The £500m a year investment comes as a response to the UK ranking 16th out of the 20 OECD countries for the number of 20- to 45-year-olds holding technical skills. By 2020, the UK is set to fall to 28th out of 32 OECD countries for intermediate (upper-secondary) skills.

With the UK preparing to leave the EU, the Chancellor has warned that this is the only sustainable way to improve living standards and help young people to be better prepared to make the most of the opportunities ahead.

Currently, there are a wealth of vocational options for UK students - far too many to comprehend - for both students wanting to undertake a qualification, and employers looking to recruit or upskill their own staff.

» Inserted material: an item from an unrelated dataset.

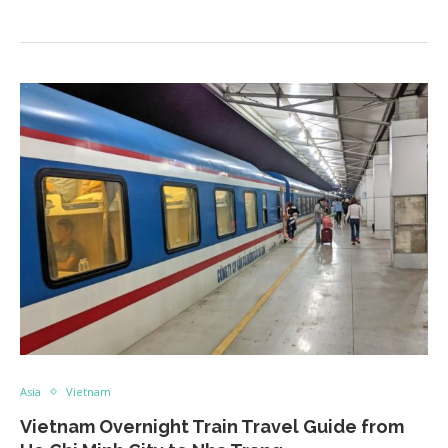
Asia
Vietnam
Vietnam Overnight Train Travel Guide from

The new T-levels will reduce the 13,000 current qualifications down to just 15 pathways, as recommended by Lord Sainsbury’s review of Technical Education, where it was found that the demand for technical qualifications and high skilled technical operatives had increased in recent years and would continue to do so.

Those who undertake T-levels will be required to attend 900 hours of teaching a year, 50% more than they do now, and will also have to complete a high-quality industry work placement. T-levels will also be more relevant to the job market, with the government working with employers and colleges to design these pathways so that young people leave college with the skills, knowledge and expertise that employers want.

It is hoped the 15 “T-level” courses would be rolled out from 2019 and completed by 2020.

The Government will also provide maintenance loans similar to student loans for university students to students studying for higher technical education qualifications.